Survival analysis: Multiply impute 5 datasets to average one propensity score then analyze OR pool the estimate from 5 imputed datasets? I have a question regarding the use of propensity score in a survival analysis with use of mutliple imputation to handle missing data. The question is of theoretical nature and may well apply to other situations.
I have a data set of n individuals. The aim is to estimate the effect of a treatment on a binary outcome (death). The analysis is based on propensity score; the propensity score is derived by means of logistic regression, which includes 30 predictors variables. Effect estimation is carried out by means of Cox regression (which uses the propensity score in various ways [stratification, covariate adjustments etc]). There are a large number of patients, and on average 2–7% missing for each variable (of which there are 30 included in the prop. score).
Thus, I have a large data set with a substantial amount of missing data (at least in terms of complete cases) which is why I use multiple imputation - 5 complete data sets are imputed. Now the question is what to do with the muliply imputed data sets; which one of the strategies below should I prefer?
1. Calculate one average propensity score for each individual using the 5 separate data sets. That way, each individual will have one propensity score, which is the average from the n complete data sets. Then do the Cox regression..
2. Analyze each separate multiply imputed data set (with Cox regression), and then pool the 5 hazard ratio estimates to one hazard ratio.
The second method appears to be used more often, but is it better/worse?
Any thoughts about this?
 A: You could simply try both approaches and see which one performs better under cross-validation.
To hazard a guess, my intuition is that #2 might perform better because essentially the propensity scores from pooled imputed data will have a different distribution from the propensity scores of cases that required no imputation.

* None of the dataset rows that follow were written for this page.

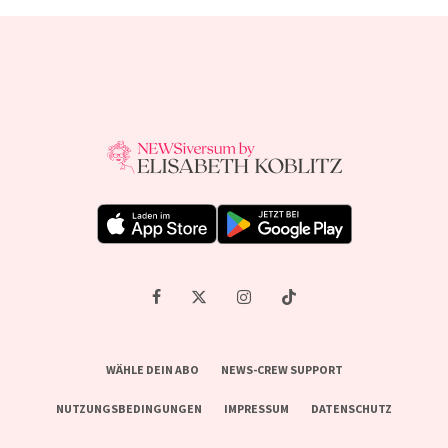
WÄHLE DEIN ABO
NEWS-CREW SUPPORT
NUTZUNGSBEDINGUNGEN
IMPRESSUM
DATENSCHUTZ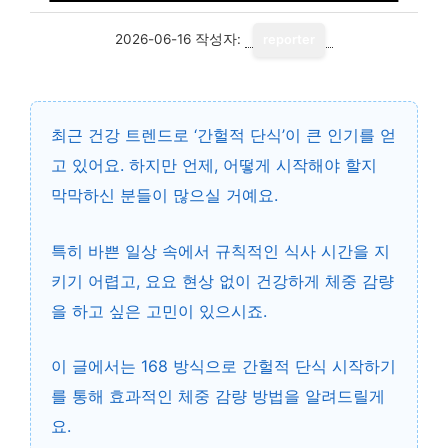
2026-06-16
작성자:
reporter
최근 건강 트렌드로 ‘간헐적 단식’이 큰 인기를 얻
고 있어요. 하지만 언제, 어떻게 시작해야 할지
막막하신 분들이 많으실 거예요.
특히 바쁜 일상 속에서 규칙적인 식사 시간을 지
키기 어렵고, 요요 현상 없이 건강하게 체중 감량
을 하고 싶은 고민이 있으시죠.
이 글에서는
168 방식으로 간헐적 단식 시작하기
를 통해 효과적인 체중 감량 방법을 알려드릴게
요.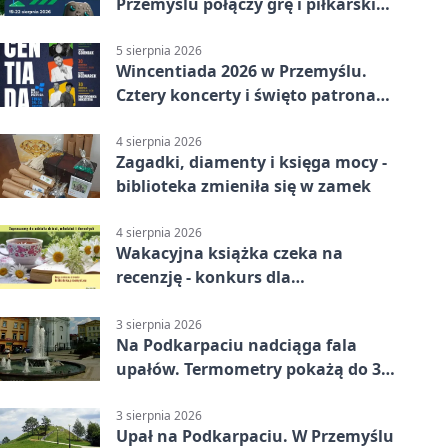
Przemyślu połączy grę i piłkarski
quiz.
5 sierpnia 2026
Wincentiada 2026 w Przemyślu.
Cztery koncerty i święto patrona
miasta
4 sierpnia 2026
Zagadki, diamenty i księga mocy -
biblioteka zmieniła się w zamek
4 sierpnia 2026
Wakacyjna książka czeka na
recenzję - konkurs dla
mieszkańców Przemyśla
3 sierpnia 2026
Na Podkarpaciu nadciąga fala
upałów. Termometry pokażą do 36
stopni
3 sierpnia 2026
Upał na Podkarpaciu. W Przemyślu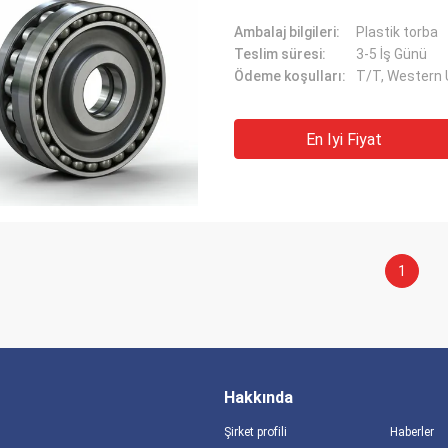
Ambalaj bilgileri:
Plastik torba
Teslim süresi:
3-5 İş Günü
Ödeme koşulları:
T/T, Western
En Iyi Fiyat
1
Hakkında
Şirket profili
Haberler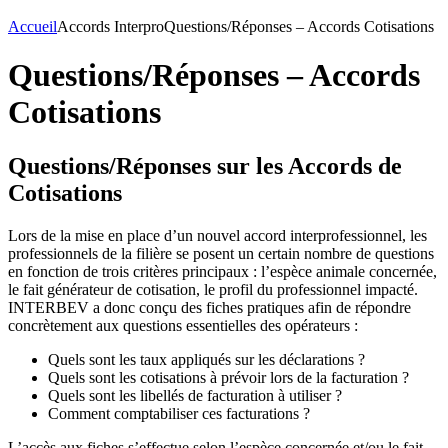
Accueil
Accords Interpro
Questions/Réponses – Accords Cotisations
Questions/Réponses – Accords
Cotisations
Questions/Réponses sur les Accords de
Cotisations
Lors de la mise en place d’un nouvel accord interprofessionnel, les
professionnels de la filière se posent un certain nombre de questions
en fonction de trois critères principaux : l’espèce animale concernée,
le fait générateur de cotisation, le profil du professionnel impacté.
INTERBEV a donc conçu des fiches pratiques afin de répondre
concrètement aux questions essentielles des opérateurs :
Quels sont les taux appliqués sur les déclarations ?
Quels sont les cotisations à prévoir lors de la facturation ?
Quels sont les libellés de facturation à utiliser ?
Comment comptabiliser ces facturations ?
L’accès aux fiches s’effectue selon l’espèce concernée et/ou le fait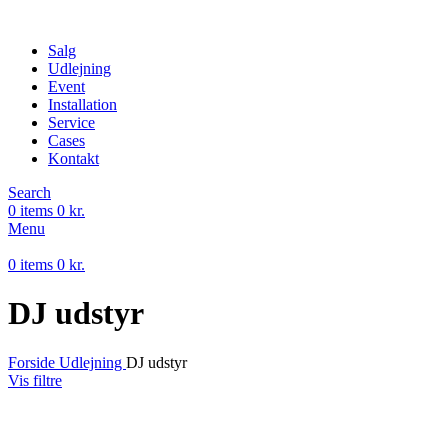
Salg
Udlejning
Event
Installation
Service
Cases
Kontakt
Search
0
items
0
kr.
Menu
0
items
0
kr.
DJ udstyr
Forside
Udlejning
DJ udstyr
Vis filtre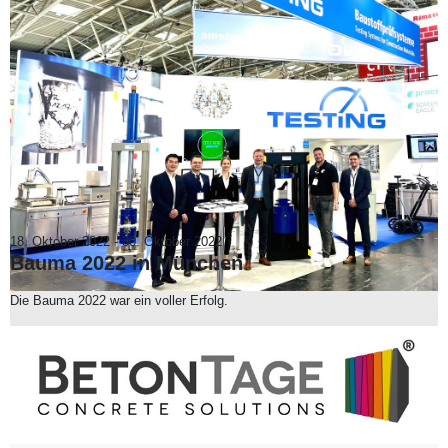
18. Oktober 2022
-
30. Oktober 2022
Bauma 2022 in München
Die Bauma 2022 war ein voller Erfolg.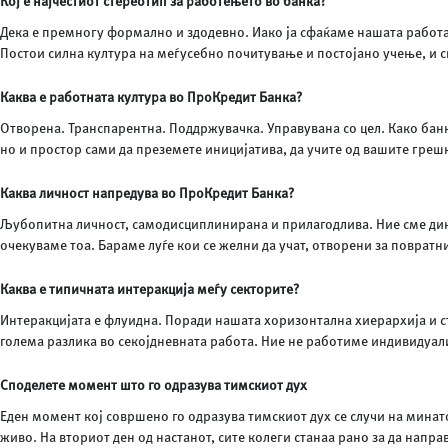
Кој е најчестиот стереотип за работењето во банка?
Дека е премногу формално и здодевно. Иако ја сфаќаме нашата работа
Постои силна култура на меѓусебно почитување и постојано учење, и си
Каква е работната култура во ПроКредит Банка?
Отворена. Транспарентна. Поддржувачка. Управувана со цел. Како банка
но и простор сами да преземете иницијатива, да учите од вашите греш
Каква личност напредува во ПроКредит Банка?
Љубопитна личност, самодисциплинирана и прилагодлива. Ние сме дина
очекуваме тоа. Бараме луѓе кои се желни да учат, отворени за повратн
Каква е типичната интеракција меѓу секторите?
Интеракцијата е флуидна. Поради нашата хоризонтална хиерархија и ст
голема разлика во секојдневната работа. Ние не работиме индивидуали
Споделете момент што го одразува тимскиот дух
Еден момент кој совршено го одразува тимскиот дух се случи на минат
живо. На вториот ден од настанот, сите колеги станаа рано за да напр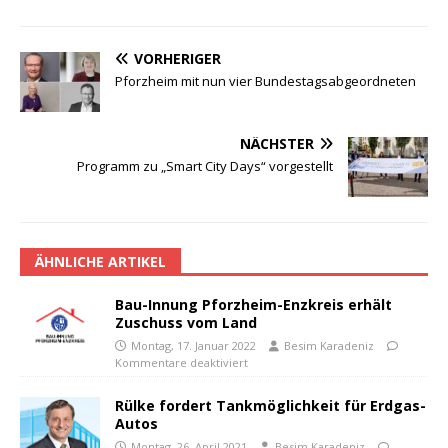
VORHERIGER
Pforzheim mit nun vier Bundestagsabgeordneten
NÄCHSTER
Programm zu „Smart City Days“ vorgestellt
ÄHNLICHE ARTIKEL
Bau-Innung Pforzheim-Enzkreis erhält
Zuschuss vom Land
Montag, 17. Januar 2022
Besim Karadeniz
Kommentare deaktiviert
Rülke fordert Tankmöglichkeit für Erdgas-
Autos
Montag, 26. April 2021
Besim Karadeniz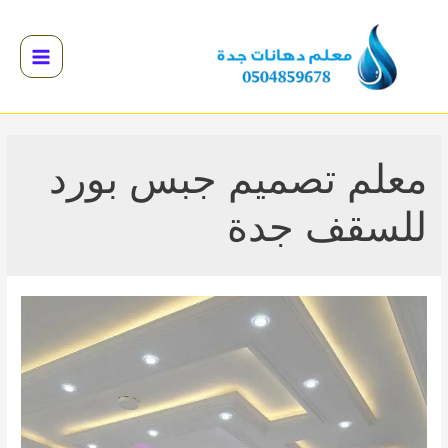
خطي
لى
لمحتوى
Main
Menu
القائمة
القائمة
معلم تصميم جبس بورد
القائمة
للسقف جدة
القائمة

In symbols, if $X$ is the random variable corresponding to the case you want to impute, $p(X)$ is the propensity score and $h(X, t) = e^{\beta p(X)} h_0(p(X), t)$ is the hazard learned by the Cox regression on propensity score, approach 1 will estimate the hazard as $$e^{\beta E(p(X))} h_0(E(p(X)), t),$$ whereas approach 2 will estimate the hazard as $$E[e^{\beta p(X)}h_0(p(X), t].$$ These agree when $X$ is not random (i.e. does not require imputation), but disagree when $X$ is random. To me, the second one seems better-justified, but I'm not certain that this would work out well in practice.
One way you could test whether this is a problem is by including in your Cox regression an indicator for whether the case required imputation, and see how the effect of this indicator changes between methods 1 and 2.